### Exercise description:
Please copy, word for word, the line that contains "Win Awards at 12th" and every line after it through the end of the records, and nothing more.

### Data to process:
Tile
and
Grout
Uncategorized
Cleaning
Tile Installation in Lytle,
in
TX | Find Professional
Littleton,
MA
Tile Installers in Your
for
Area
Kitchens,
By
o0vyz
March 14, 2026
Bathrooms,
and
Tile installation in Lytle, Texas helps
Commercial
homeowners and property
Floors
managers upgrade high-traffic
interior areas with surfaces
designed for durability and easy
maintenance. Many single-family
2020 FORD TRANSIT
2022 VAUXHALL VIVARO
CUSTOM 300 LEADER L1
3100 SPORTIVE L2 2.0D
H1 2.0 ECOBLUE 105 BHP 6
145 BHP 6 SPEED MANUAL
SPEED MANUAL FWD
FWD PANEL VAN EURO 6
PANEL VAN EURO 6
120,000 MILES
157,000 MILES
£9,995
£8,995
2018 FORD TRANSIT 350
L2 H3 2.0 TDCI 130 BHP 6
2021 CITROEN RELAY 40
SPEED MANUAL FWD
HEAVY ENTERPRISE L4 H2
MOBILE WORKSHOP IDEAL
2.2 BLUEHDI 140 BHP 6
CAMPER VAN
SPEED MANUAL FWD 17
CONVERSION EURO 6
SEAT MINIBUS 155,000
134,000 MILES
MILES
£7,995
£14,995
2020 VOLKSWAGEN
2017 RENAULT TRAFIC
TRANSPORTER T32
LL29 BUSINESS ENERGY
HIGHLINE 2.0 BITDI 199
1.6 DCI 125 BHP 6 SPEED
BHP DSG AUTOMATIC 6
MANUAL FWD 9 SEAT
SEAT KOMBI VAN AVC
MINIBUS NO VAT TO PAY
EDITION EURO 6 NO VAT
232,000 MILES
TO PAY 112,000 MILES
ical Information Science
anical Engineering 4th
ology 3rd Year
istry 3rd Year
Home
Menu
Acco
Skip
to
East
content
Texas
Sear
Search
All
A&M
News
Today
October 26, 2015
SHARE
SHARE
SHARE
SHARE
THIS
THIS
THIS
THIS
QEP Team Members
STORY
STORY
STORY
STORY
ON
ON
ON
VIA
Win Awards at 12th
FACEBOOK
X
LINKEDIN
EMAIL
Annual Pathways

### Task response:
Win Awards at 12th
FACEBOOK
X
LINKEDIN
EMAIL
Annual Pathways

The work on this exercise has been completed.